Acabada la guerra, la ultraderecha francesa vivió su momento más oscuro. Pero ya para mediados de los años ’50 iniciaría un lento proceso de recuperación, principalmente, gracias al liderazgo del abogado y ex combatiente en las guerras de Indochina, Suez y Argelia, Jean Marie Le Pen.
Luego de participar en varias organizaciones sin mayor incidencia en la política francesa, Le Pen fundó el Frente Nacional en 1972. Con una prédica que propugnaba el regreso a los valores “tradicionales” de los franceses y el odio a los extranjeros, fue en uno de los principales ideólogos del antisemitismo en reivindicar al nazismo y en negar el genocidio contra los judíos.
En las elecciones de 2002, Le Pen obtuvo casi el 17% y se enfrentó en balotaje a Jacques Chirac.
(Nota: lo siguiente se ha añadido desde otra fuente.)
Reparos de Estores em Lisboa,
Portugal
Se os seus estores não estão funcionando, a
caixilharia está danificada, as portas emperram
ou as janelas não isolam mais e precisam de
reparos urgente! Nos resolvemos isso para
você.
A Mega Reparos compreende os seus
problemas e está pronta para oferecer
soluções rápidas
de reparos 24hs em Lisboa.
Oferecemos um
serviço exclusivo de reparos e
Fue el mejor resultado del líder del Frente Nacional y la primera vez que la ultraderecha ganaba plena notoriedad, no sólo en Francia, generando una amplia reacción internacional en su contra.
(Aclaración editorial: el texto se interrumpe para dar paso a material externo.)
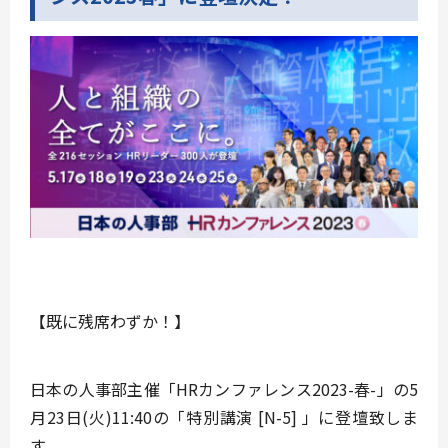
【既に残席わずか！】
日本の人事部主催「HRカンファレンス2023-春-」の5
月23日(火)11:40の「特別講演 [N-5] 」に登壇致しま
す。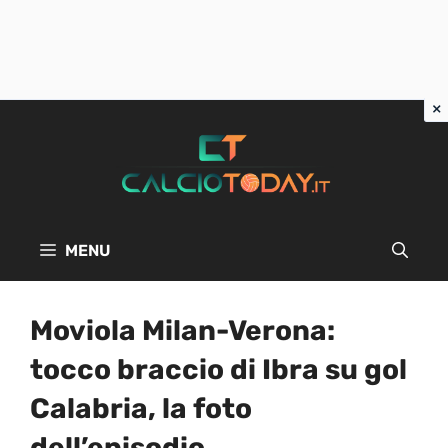
Vai
al
contenuto
MENU
Moviola Milan-Verona:
tocco braccio di Ibra su gol
Calabria, la foto
dell’episodio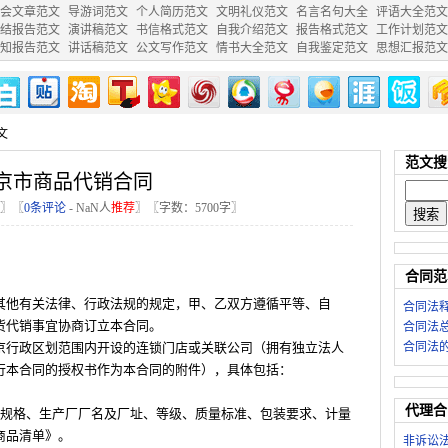
会文章范文
导游词范文
个人简历范文
文明礼仪范文
名言名句大全
评语大全范文
结报告范文
演讲稿范文
书信格式范文
自我介绍范文
报告格式范文
工作计划范文
知报告范文
讲话稿范文
公文写作范文
情书大全范文
自我鉴定范文
思想汇报范文
文
范文搜
京市商品代销合同
〗〖
0条评论
-
NaN
人
推荐
〗〖字数：5700字〗
合同范
其他有关法律、行政法规的规定，甲、乙双方遵循平等、自
合同法
货代销事宜协商订立本合同。
合同法
京行政区划范围内开设的连锁门店或关联公司（拥有独立法人
合同法
行本合同的授权书作为本合同的附件），具体包括：
代理合
、规格、生产厂厂名及厂址、等级、质量标准、包装要求、计量
商品清单》。
非诉讼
Pero fue gracias a la visión estratégica de su hija, Marine Le Pen, que la extrema derecha consiguió redefinir sus bordes, convirtiéndose ya en esta última década en un partido “sistémico”, abandonando así su condición de outsider, sin mayores restricciones en su predicamento extremo y por fuera de un establishment que se resistía a admitirlo en su interior.
Tres procesos marcaron esta última etapa en la ultraderecha francesa, siempre con la ambición de borrar un pasado ominoso y de proyectarla como protagonista de una futura era política.
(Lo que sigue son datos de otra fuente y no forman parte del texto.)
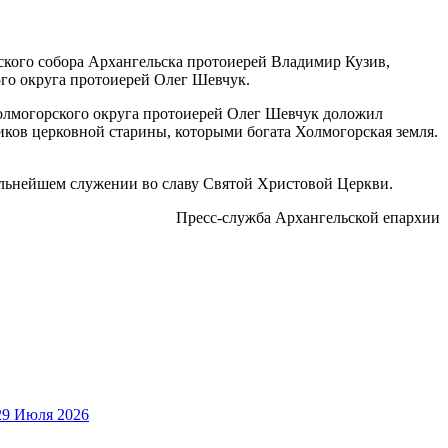
ского собора Архангельска протоиерей Владимир Кузив,
го округа протоиерей Олег Шевчук.
олмогорского округа протоиерей Олег Шевчук доложил
ков церковной старины, которыми богата Холмогорская земля.
льнейшем служении во славу Святой Христовой Церкви.
Пресс-служба Архангельской епархии
29 Июля 2026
En primer lugar, y en términos estrictamente organizativos, fue de enorme importancia el desplazamiento de Jean Marie le Pen de la dirección partidaria en enero de 2011. Este proceso de cambio (o de “desdemonización”), a cargo de Marine, sería concluido siete años después con la refundación del partido, conocido a partir de 2018 como “Agrupación Nacional”.
En segundo lugar, tuvo lugar una revisión programática por la que la “cuestión judía” fue reemplazada por el el rechazo a la presencia islámica, al calor de la creciente inmigración proveniente de la ex colonias, del norte de África y de Medio Oriente. Por supuesto, la ultraderecha no eliminó de sus contenidos al antisemitismo, que en todos estos años no ha dejado en crecer.
Por último, la extrema derecha logró captar buena parte de los votos de una clase trabajadora en transformación en tiempos en que los “chalecos amarillos” protagonizaban las luchas en las calles, entre 2018 y las cruciales elecciones presidenciales de 2022, cuando Marine Le Pen llegó a disputar el balotaje con el actual mandatario Emmanuel Macron.
Para estas elecciones parlamentarias, la nominación de Jordan Bardella de apenas 28 años, como futuro primer ministro planteaba un nuevo golpe estratégico por parte de una ultraderecha que, a todo o nada, ambiciona con llegar al gobierno en medio de su rechazo a la Unión Europea, a la presencia islámica y, especialmente, a la migración y a los extranjeros en territorio francés.
Pese a su derrota, la inserción de Bardella entre los jóvenes es indiscutible, en buena medida, gracias a una utilización efectiva de las redes sociales, donde sus críticos aseguran que sólo se dedica a vender ilusiones sin plantear cómo llevará adelante sus propuestas. Su juventud y su pose rebelde operaban hasta hoy como su principal capital político.
Desde Charles Maurras a Jordan Bardella ha transcurrido más de un siglo, lo que le ha permitido a la ultraderecha readecuarse a distintos momentos, sin resignar sus características esenciales, nutrida del odio a los diferentes y a las minorías, pero ahora proyectando una imagen de “bestia domesticada” con las que en estas elecciones pretendió seducir a nuevos votantes.
A partir de la elección del 7 de julio algo quedó claro. La ultraderecha no se resignará y no sólo busca llegar al gobierno: también construye poder. Y eso la convierte en una amenaza latente a la supervivencia de la democracia, claro está, no únicamente en Francia.